Take the listing below and print exactly the lines starting at the line containing "新卒採用/キャリア採用 (712, 2247)" and ending at the line containing "沿革 (116, 2263)", both ends included, and no others.

•••••

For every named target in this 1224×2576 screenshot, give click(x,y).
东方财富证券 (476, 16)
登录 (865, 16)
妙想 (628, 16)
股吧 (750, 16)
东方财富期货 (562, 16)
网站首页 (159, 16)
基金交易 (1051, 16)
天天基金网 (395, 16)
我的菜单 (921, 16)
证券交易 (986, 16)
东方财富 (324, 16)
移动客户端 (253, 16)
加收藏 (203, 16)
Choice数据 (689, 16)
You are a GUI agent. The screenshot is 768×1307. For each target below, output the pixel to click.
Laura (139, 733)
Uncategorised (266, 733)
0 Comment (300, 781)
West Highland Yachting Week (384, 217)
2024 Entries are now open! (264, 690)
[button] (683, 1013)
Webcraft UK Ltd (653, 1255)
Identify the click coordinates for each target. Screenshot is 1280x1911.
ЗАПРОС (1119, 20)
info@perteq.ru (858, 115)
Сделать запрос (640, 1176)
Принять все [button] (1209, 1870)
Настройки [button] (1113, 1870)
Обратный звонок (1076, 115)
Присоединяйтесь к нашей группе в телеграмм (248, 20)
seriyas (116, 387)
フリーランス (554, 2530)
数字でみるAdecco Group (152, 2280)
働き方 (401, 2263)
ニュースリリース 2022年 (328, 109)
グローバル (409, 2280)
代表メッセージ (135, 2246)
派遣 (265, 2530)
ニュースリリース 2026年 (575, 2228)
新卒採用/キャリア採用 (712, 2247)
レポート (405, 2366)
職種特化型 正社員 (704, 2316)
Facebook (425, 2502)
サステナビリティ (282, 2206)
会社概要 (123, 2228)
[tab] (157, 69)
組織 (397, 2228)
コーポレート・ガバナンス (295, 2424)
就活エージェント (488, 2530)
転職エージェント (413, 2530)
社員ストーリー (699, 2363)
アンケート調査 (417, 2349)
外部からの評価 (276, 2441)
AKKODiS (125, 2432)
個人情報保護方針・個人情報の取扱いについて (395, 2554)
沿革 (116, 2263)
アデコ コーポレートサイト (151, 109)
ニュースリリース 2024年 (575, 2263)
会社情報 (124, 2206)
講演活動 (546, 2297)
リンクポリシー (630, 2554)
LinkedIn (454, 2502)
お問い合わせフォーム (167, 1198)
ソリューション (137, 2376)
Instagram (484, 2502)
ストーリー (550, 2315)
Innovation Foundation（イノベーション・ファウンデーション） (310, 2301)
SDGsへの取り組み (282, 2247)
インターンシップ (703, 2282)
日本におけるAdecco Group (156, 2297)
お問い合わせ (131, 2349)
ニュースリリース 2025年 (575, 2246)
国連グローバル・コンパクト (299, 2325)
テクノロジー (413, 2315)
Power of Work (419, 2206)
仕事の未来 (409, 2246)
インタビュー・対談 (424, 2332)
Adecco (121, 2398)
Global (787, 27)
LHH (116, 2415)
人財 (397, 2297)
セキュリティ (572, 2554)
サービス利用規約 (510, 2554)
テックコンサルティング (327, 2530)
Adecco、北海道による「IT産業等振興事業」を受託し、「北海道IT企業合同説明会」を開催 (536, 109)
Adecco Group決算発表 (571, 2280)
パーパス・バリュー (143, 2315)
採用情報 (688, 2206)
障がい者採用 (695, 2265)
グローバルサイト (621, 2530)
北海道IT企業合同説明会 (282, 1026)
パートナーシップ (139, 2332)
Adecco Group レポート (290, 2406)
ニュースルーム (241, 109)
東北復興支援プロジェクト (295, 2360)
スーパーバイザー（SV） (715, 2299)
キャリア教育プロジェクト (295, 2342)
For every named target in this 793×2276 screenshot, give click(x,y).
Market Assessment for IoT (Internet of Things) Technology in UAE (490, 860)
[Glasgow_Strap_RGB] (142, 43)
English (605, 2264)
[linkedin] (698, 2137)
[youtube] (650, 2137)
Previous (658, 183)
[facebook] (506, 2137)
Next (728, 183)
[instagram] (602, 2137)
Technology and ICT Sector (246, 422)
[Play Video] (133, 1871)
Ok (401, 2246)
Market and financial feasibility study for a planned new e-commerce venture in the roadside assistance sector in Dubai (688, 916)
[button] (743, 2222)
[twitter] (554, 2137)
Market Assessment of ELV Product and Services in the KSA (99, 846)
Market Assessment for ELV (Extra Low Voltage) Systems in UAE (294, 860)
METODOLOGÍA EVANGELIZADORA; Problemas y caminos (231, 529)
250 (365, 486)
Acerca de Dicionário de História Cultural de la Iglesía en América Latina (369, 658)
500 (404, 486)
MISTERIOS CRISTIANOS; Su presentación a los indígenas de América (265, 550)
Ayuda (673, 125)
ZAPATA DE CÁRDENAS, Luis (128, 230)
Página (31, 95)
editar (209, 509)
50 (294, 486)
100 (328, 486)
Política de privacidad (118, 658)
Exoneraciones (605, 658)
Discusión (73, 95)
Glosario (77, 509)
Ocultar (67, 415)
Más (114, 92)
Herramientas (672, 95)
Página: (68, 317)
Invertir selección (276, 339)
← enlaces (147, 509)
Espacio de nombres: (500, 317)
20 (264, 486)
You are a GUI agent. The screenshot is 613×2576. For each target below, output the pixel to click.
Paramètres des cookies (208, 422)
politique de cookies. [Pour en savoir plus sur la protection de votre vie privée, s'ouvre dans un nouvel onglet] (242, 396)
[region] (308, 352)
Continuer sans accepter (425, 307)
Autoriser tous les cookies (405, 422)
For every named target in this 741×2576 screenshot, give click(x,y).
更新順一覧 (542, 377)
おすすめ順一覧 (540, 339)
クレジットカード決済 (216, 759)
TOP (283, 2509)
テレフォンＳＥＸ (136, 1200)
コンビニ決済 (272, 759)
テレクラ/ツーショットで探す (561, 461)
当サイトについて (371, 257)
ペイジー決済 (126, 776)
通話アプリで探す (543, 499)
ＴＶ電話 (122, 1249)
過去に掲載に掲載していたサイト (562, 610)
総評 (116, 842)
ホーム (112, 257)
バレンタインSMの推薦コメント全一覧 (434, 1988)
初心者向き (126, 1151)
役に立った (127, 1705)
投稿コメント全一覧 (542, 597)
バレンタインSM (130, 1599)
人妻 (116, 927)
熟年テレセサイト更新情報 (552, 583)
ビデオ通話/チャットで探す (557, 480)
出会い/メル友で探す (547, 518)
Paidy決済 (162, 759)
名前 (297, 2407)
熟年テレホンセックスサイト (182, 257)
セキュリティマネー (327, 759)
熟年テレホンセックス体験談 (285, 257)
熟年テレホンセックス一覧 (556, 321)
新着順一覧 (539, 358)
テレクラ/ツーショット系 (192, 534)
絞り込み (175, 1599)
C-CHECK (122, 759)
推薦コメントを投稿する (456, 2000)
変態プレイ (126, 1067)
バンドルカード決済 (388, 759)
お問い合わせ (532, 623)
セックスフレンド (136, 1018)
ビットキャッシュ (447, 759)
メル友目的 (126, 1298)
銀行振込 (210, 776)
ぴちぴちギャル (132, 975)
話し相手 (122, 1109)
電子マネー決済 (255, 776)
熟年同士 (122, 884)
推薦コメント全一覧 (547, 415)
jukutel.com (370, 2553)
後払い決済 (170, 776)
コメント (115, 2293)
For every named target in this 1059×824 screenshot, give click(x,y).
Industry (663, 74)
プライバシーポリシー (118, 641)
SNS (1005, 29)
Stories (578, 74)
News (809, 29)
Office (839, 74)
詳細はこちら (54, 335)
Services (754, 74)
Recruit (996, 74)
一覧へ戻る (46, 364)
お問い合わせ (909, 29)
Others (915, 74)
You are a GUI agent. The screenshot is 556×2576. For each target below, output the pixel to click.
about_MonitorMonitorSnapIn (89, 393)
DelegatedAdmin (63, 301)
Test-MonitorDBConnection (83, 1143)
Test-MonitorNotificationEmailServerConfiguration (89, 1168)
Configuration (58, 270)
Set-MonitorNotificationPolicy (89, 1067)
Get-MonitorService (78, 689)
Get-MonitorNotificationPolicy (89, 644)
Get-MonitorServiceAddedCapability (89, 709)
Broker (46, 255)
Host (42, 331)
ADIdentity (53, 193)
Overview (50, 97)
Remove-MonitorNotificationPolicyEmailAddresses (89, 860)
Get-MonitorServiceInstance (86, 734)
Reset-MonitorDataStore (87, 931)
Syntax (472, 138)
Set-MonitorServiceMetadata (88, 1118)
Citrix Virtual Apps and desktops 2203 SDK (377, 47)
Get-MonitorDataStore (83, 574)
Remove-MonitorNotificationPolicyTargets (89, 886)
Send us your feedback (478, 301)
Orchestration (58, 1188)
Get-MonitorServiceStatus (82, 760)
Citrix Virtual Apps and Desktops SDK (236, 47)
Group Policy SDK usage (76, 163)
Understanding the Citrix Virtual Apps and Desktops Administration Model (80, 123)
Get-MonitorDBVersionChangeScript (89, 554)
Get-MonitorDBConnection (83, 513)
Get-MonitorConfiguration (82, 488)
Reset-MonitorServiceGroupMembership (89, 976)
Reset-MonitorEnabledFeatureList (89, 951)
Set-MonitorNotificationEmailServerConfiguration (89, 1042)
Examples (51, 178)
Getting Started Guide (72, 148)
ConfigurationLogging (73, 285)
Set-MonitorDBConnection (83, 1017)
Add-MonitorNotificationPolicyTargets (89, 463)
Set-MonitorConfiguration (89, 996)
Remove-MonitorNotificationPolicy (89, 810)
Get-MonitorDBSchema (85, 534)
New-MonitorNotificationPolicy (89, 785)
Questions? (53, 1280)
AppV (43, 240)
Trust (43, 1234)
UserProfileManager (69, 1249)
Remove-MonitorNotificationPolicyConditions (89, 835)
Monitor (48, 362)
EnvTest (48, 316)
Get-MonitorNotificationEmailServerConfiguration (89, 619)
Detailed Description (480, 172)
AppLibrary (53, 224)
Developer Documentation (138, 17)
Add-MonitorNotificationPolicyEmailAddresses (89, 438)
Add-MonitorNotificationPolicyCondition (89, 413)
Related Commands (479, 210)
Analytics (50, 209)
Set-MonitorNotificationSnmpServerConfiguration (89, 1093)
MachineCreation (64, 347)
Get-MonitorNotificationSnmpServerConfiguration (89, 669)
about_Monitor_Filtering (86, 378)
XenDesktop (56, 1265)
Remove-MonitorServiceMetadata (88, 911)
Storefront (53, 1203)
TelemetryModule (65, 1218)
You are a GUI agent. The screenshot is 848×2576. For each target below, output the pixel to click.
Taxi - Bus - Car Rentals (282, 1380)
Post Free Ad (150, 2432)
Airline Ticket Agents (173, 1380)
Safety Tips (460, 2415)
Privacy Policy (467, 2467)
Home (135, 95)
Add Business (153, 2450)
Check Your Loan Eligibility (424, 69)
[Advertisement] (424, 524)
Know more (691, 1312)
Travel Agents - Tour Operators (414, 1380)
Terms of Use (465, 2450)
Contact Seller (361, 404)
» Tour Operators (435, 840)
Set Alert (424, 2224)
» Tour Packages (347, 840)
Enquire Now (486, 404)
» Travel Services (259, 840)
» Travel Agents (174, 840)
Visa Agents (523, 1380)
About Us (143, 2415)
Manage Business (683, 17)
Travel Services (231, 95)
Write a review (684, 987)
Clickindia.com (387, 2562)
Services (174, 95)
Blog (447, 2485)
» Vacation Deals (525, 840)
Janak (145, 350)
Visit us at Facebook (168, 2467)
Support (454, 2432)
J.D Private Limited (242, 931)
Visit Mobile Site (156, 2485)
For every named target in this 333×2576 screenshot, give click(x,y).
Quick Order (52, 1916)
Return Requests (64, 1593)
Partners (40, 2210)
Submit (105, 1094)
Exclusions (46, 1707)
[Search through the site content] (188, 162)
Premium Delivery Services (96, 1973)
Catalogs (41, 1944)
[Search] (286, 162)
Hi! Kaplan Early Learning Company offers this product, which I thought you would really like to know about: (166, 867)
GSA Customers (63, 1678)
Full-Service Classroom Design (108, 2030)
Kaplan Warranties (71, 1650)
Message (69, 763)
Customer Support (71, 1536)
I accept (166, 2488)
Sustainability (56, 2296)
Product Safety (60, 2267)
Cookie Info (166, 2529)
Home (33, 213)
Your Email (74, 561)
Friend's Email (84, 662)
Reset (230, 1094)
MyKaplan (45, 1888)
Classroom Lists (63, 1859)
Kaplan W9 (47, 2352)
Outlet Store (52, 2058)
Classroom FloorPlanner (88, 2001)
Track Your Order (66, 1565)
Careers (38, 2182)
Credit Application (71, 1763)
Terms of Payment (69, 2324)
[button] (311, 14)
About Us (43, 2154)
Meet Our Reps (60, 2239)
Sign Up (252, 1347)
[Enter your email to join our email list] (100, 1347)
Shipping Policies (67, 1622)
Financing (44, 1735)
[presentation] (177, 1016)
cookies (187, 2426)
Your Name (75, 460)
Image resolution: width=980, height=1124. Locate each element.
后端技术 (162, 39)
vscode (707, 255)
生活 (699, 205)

•••••

THE ANSWER:
新卒採用/キャリア採用 (712, 2247)
レポート (405, 2366)
職種特化型 正社員 (704, 2316)
Facebook (425, 2502)
サステナビリティ (282, 2206)
会社概要 (123, 2228)
[tab] (157, 69)
組織 (397, 2228)
コーポレート・ガバナンス (295, 2424)
就活エージェント (488, 2530)
転職エージェント (413, 2530)
社員ストーリー (699, 2363)
アンケート調査 (417, 2349)
外部からの評価 (276, 2441)
AKKODiS (125, 2432)
個人情報保護方針・個人情報の取扱いについて (395, 2554)
沿革 (116, 2263)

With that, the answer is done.